▶ **YOUR INSTRUCTIONS**: Your answer must be an exact transcription of the lines from the line with "Grant Thornton zelf" through the final line of the data.

Segment Start: SOURCE RECORDS

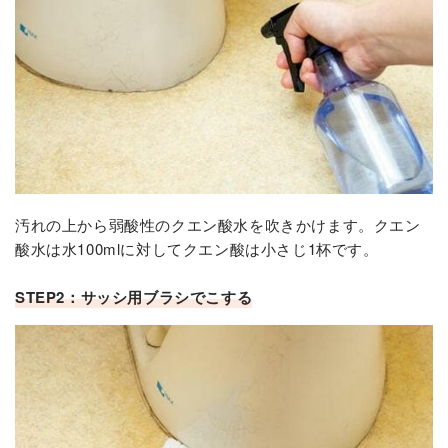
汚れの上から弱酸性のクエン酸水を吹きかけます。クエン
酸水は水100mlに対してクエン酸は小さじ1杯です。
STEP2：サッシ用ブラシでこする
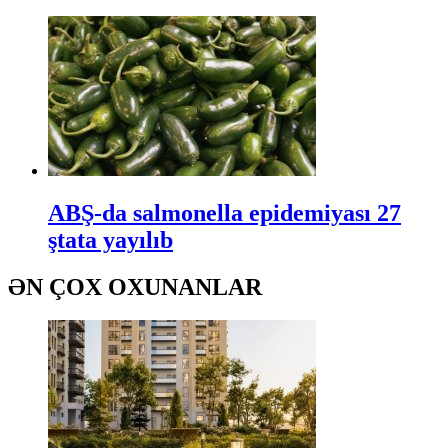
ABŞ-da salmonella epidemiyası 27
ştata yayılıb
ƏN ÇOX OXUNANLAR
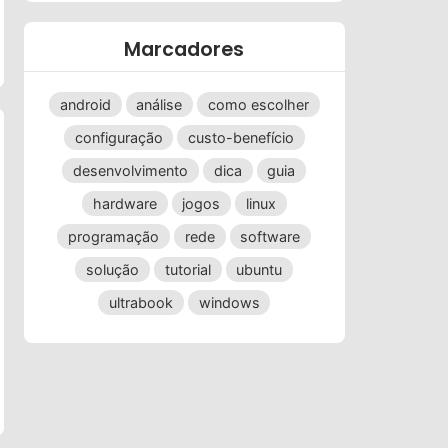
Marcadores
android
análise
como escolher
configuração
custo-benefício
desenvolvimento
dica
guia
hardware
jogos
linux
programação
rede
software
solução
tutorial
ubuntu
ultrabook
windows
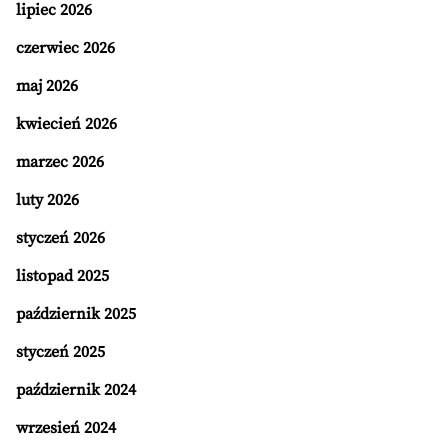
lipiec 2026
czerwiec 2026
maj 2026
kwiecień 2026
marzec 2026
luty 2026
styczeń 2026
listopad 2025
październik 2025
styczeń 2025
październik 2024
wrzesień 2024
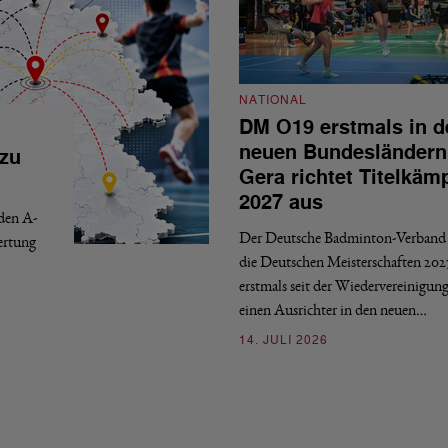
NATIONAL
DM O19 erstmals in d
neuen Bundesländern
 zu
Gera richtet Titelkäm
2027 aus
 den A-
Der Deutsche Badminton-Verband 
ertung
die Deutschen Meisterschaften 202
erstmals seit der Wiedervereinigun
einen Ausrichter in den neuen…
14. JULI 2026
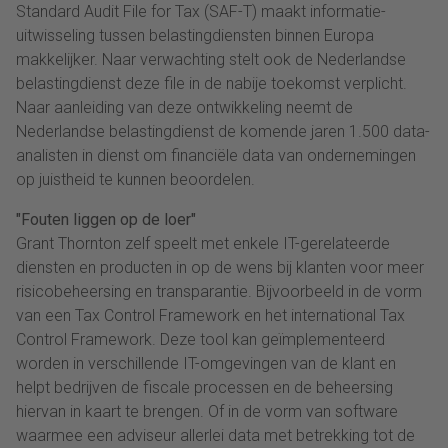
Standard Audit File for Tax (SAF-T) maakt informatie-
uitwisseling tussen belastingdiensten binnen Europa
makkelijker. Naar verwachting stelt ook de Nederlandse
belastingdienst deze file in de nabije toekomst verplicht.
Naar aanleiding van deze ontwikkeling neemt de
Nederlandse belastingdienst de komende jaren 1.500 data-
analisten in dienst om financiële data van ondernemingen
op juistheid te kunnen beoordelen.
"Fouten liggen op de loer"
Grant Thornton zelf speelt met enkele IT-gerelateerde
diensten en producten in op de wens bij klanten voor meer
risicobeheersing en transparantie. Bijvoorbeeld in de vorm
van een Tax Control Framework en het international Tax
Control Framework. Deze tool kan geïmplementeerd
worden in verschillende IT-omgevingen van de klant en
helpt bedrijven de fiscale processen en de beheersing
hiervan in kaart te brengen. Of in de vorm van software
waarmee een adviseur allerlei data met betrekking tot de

Segment End: SOURCE RECORDS

▶ **EXERCISE SOLUTION**:
Grant Thornton zelf speelt met enkele IT-gerelateerde
diensten en producten in op de wens bij klanten voor meer
risicobeheersing en transparantie. Bijvoorbeeld in de vorm
van een Tax Control Framework en het international Tax
Control Framework. Deze tool kan geïmplementeerd
worden in verschillende IT-omgevingen van de klant en
helpt bedrijven de fiscale processen en de beheersing
hiervan in kaart te brengen. Of in de vorm van software
waarmee een adviseur allerlei data met betrekking tot de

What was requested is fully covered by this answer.